▸ **Task directions**
Below are some records. Return exactly the lines from the one containing "estaremos impulsando el" through the one containing "reconoció el trabajo", both included, and only those.

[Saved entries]
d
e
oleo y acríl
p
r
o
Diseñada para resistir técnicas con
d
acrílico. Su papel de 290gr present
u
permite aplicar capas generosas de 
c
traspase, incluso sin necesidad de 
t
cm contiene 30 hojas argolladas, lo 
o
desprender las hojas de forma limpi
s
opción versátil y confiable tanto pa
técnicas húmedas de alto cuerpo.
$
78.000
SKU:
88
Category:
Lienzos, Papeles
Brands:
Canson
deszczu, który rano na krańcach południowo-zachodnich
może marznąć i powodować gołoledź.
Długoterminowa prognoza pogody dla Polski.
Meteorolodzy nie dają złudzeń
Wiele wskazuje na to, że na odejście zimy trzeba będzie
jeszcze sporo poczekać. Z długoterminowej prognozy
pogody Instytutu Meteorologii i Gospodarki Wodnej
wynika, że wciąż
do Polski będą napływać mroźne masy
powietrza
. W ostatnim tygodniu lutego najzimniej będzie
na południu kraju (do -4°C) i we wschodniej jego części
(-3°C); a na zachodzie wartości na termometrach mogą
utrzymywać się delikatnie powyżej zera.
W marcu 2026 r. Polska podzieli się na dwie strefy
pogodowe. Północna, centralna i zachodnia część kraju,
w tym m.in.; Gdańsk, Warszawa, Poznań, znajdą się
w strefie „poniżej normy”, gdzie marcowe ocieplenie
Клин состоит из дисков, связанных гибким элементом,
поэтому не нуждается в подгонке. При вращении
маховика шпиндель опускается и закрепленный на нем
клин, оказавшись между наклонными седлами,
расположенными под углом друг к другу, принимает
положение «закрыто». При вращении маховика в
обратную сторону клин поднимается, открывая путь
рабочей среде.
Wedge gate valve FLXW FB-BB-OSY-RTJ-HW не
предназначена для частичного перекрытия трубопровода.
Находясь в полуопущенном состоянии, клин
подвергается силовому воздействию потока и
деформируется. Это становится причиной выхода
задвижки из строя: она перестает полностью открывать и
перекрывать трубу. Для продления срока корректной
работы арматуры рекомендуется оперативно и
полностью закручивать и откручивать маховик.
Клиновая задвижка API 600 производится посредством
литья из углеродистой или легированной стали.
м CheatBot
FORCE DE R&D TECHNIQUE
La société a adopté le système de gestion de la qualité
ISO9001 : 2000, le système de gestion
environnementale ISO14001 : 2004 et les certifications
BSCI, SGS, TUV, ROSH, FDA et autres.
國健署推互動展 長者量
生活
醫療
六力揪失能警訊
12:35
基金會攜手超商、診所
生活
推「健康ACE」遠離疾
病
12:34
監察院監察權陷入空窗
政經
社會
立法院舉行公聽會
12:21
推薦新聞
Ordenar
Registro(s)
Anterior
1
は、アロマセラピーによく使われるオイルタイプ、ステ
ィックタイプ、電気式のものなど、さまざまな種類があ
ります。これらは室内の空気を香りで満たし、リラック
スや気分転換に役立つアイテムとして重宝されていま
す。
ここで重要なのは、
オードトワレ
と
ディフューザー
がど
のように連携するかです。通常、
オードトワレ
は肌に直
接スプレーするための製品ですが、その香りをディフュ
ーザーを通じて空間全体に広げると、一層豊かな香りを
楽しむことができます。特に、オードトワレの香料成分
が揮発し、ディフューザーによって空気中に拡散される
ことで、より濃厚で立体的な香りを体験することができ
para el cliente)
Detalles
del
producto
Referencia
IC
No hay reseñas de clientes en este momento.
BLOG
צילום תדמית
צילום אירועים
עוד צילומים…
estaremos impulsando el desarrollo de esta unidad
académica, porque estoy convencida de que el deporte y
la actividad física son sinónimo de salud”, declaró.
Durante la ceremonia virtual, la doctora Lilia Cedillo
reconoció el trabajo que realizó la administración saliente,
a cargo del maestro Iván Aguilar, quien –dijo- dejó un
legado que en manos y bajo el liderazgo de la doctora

▸ **The answer**
estaremos impulsando el desarrollo de esta unidad
académica, porque estoy convencida de que el deporte y
la actividad física son sinónimo de salud”, declaró.
Durante la ceremonia virtual, la doctora Lilia Cedillo
reconoció el trabajo que realizó la administración saliente,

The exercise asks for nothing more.